BERNIE CARR, 48, is a healthcare administration worker in Nevada and founder of Apartment Prepper, a blog about preparing for the worst if you live in a small space.
It all started in 2008 when Hurricane Ike happened in Houston. We had just moved to Texas, and I had never experienced a hurricane before. We did have a couple days’ worth of food at home, but right before it was scheduled to make landfall, I thought I should pick up a few things. I stopped by the supermarket, and everything was cleaned out except for one roll of toilet paper. I was not prepared at all.
After the hurricane passed, when it was safe to go out, we decided to venture to the grocery store, and the next shocker hit me: There was a line to get into the store. By the time I got in, there was nothing on the shelf. And that’s when I just thought to myself that this is crazy. I can’t be without supplies again.
I live in a small space, so I don’t have a year’s worth of stuff. I would say a month to six weeks. And now I always keep a month’s worth of toilet paper. When I started hearing the news reports from Wuhan, China, I thought, ‘Well, this could be a thing.’ We did do a quick run to Costco, but it was just a regular grocery run. Because when you prep, you get a small amount of items every time you shop. And that goes into stockpiles. Even if you put aside $5 a week to buy a pack of batteries, or a couple of gallons of bottled water, or an extra pack of toilet paper, then that avoids you panicking.
Right now, I would advise everyone to remain calm. You make better decisions when you’re calm. People don’t want to think about disasters and bad things happening.

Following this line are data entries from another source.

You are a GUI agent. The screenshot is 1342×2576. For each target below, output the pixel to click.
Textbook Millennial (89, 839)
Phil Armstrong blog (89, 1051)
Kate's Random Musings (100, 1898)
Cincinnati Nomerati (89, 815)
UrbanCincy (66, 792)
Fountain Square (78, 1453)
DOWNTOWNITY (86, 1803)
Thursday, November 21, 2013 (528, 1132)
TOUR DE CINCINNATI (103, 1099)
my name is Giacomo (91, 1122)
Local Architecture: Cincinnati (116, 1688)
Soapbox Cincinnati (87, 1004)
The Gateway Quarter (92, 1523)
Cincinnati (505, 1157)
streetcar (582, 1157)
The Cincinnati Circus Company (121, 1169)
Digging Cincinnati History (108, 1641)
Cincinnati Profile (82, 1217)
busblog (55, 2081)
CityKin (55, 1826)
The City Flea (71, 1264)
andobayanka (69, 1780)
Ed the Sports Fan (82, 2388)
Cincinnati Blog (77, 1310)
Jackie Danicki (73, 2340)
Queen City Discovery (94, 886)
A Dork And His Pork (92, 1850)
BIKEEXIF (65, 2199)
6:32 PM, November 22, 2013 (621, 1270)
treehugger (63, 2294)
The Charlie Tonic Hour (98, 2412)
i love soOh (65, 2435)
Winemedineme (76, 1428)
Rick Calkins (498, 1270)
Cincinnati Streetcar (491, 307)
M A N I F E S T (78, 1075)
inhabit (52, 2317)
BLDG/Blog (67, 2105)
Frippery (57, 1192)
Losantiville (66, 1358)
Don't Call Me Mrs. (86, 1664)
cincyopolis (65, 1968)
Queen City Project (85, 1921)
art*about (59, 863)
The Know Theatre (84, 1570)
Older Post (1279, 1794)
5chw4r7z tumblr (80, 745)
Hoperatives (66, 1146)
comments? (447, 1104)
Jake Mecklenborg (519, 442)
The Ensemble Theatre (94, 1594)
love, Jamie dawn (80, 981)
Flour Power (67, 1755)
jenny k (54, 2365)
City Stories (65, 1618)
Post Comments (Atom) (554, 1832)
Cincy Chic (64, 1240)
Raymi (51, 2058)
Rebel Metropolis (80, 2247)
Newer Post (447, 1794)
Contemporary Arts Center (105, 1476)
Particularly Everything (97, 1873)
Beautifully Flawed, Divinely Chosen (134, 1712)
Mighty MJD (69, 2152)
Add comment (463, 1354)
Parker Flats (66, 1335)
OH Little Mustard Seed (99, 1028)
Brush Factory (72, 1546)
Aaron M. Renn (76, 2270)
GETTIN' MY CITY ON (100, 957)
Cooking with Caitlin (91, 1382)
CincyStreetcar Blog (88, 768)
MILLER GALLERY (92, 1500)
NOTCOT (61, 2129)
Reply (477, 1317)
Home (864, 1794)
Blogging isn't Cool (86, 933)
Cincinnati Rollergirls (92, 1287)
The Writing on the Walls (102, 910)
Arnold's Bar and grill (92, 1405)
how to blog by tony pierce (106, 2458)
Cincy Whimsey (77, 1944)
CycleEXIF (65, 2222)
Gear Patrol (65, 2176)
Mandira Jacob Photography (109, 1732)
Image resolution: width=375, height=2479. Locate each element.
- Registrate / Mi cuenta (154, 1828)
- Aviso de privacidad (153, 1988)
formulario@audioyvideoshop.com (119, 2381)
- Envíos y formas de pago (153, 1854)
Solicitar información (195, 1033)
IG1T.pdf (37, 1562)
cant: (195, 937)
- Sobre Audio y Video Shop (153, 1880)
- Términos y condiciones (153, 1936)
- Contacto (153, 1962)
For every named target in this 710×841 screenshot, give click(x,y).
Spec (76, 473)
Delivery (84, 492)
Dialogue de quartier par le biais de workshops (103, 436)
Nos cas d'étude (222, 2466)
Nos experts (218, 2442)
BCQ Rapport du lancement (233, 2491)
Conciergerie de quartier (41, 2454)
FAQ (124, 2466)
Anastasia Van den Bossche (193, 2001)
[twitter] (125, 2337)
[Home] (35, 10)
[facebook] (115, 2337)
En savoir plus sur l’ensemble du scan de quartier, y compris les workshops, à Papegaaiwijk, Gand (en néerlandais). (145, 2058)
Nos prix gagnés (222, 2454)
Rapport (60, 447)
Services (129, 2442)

You don’t want to think about a pandemic. But there’s also a lot of practical things that you want to prepare for. I’ve gotten laid off several times over several years. One time I got laid off two years in a row. Having supplies at home kind of insures against everyday things as well, not just big pandemics and disasters or hurricanes.
You get car insurance just in case something happens, but you hope you never use it. Prepping is a form of insurance.
Start with a two-week stock. For people who don’t have a lot of storage space, get food supplies that would last two weeks to a month, so you don’t have to go to the store on a weekly basis, and so you can do your social distancing.
Buy food that your family would normally eat. Don’t go out and panic-buy tuna and learn to eat tuna. Pick up prescriptions and try to have a month or two in reserve. Remember your pets. They’re going to need food and care as well.
Get a first-aid kit. This way you can treat minor cuts and minor injuries at home and not have to go to the emergency room. And get a first aid app for your phone in case you need instructions.